Book Review: A Cure for Madness by Jodi McIsaac

Thomas & Mercer To Be Published Jan. 19, 2016 299 Pages
Thomas & Mercer
To Be Published Jan. 19, 2016
299 Pages

Clare Campbell has put enough distance between herself and her troubled family that she thought nothing would ever bring her back to the small town she is from. 

But when her parents are murdered in the street, Clare must return home to not only take care of the funeral arrangements for her parents but she also now has to care for her mentally ill brother, Wes.

Ready to leave at the first chance she can, a deadly pathogen outbreak takes over the town, causing any chances of leaving to become impossible. Soon the government steps in and there is a high interest in Wes. 

Determined to make up for the wrong she did to her brother, Clare will do anything to protect Wes.

*Short Review*

This book too so many turns, it was slightly hard to keep up.  I also wouldn’t label this book as thriller. There was a lot of running around, some killings and some conspiracies but nothing in me would say this is a thriller. At first, I was thinking science fiction but it really isn’t that either. Its something but it sure wasn’t thriller.

The story went from dysfunctional family, to out of nowhere murder, to I hate this small town and responsibilities, to government conspiracy and finally sacrifice. I don’t mind the shifting topics as much as I mind the characters that help move this process along.

Wes was a butt and this had nothing to do with her mental illness.

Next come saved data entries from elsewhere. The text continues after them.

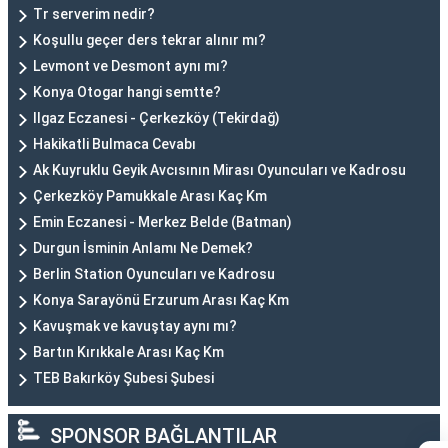
Tr serverim nedir?
Koşullu geçer ders tekrar alınır mı?
Levmont ve Desmont aynı mı?
Konya Otogar hangi semtte?
Ilgaz Eczanesi - Çerkezköy (Tekirdağ)
Hakikatli Bulmaca Cevabı
Ak Kuyruklu Geyik Avcısının Mirası Oyuncuları ve Kadrosu
Çerkezköy Pamukkale Arası Kaç Km
Emin Eczanesi - Merkez Belde (Batman)
Durgun İsminin Anlamı Ne Demek?
Berlin Station Oyuncuları ve Kadrosu
Konya Sarayönü Erzurum Arası Kaç Km
Kavuşmak ve kavuştay aynı mı?
Bartın Kırıkkale Arası Kaç Km
TEB Bakırköy Şubesi Şubesi
SPONSOR BAĞLANTILAR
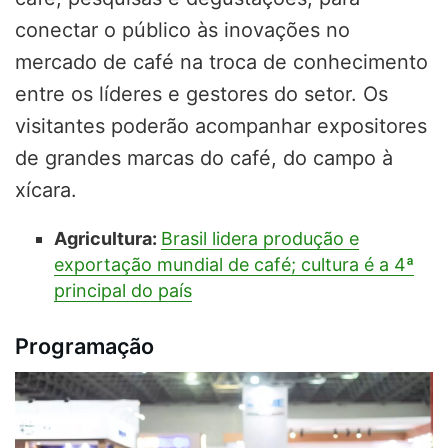
conectar o público às inovações no
mercado de café na troca de conhecimento
entre os líderes e gestores do setor. Os
visitantes poderão acompanhar expositores
de grandes marcas do café, do campo à
xícara.
Agricultura:
Brasil lidera produção e
exportação mundial de café; cultura é a 4ª
principal do país
Programação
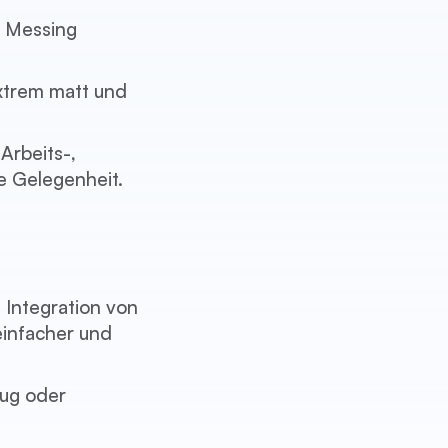
r Messing
extrem matt und
Arbeits-,
e Gelegenheit.
 Integration von
infacher und
zug oder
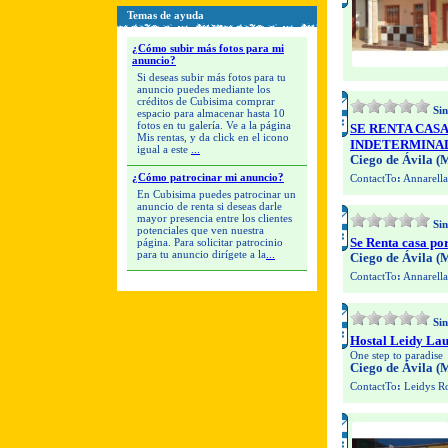
Temas de ayuda
¿Cómo subir más fotos para mi
anuncio?
Si deseas subir más fotos para tu
anuncio puedes mediante los
créditos de Cubisima comprar
Sin
espacio para almacenar hasta 10
fotos en tu galería. Ve a la página
SE RENTA CAS
Mis rentas, y da click en el icono
INDETERMINA
igual a este
...
Ciego de Ávila (
¿Cómo patrocinar mi anuncio?
ContactTo
:
Annarella
En Cubisima puedes patrocinar un
anuncio de renta si deseas darle
mayor presencia entre los clientes
Sin
potenciales que ven nuestra
Se Renta casa po
página. Para solicitar patrocinio
para tu anuncio dirígete a la
...
Ciego de Ávila (
ContactTo
:
Annarella
Sin
Hostal Leidy La
One step to paradise
Ciego de Ávila (
ContactTo
:
Leidys Ro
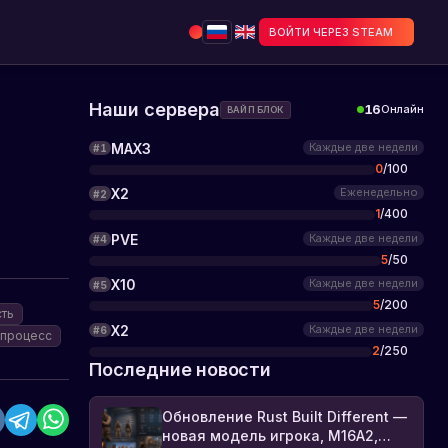
ВОЙТИ ЧЕРЕЗ STEAM
Наши сервера
16
Онлайн
ВАЙП БЛОК
MAX3
Каждые две недели
#
1
0
/
100
X2
Еженедельно
#
2
1
/
400
PVE
Каждые две недели
#
4
5
/
50
X10
Каждые две недели
#
5
5
/
200
ть
X2
Каждые две недели
#
6
 процесс
2
/
250
Последние новости
Обновление Rust Built Different —
новая модель игрока, M16A2,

For a lot of the book, he was mentally stable and made some pretty clear (and understandable) decisions. He wasn’t as incapable as the book try to make him appear.

I didn’t like Clare. She was a very selfish woman and even at the end I am not sure if her intentions was even pure. And since I mentioned the ending, I would like to say it was full of crap. It was meant to make Clare human, to show growth and to not seem so selfish. But she was; everything about her, beginning to end was selfish. Her intentions was not pure at all and the author just threw a happy ending in there which made the problem worst.

I did like the pace of the novel and I did like the story overall. But Clare was just horrible and a lot of the story left me scratching my head or rolling my eyes.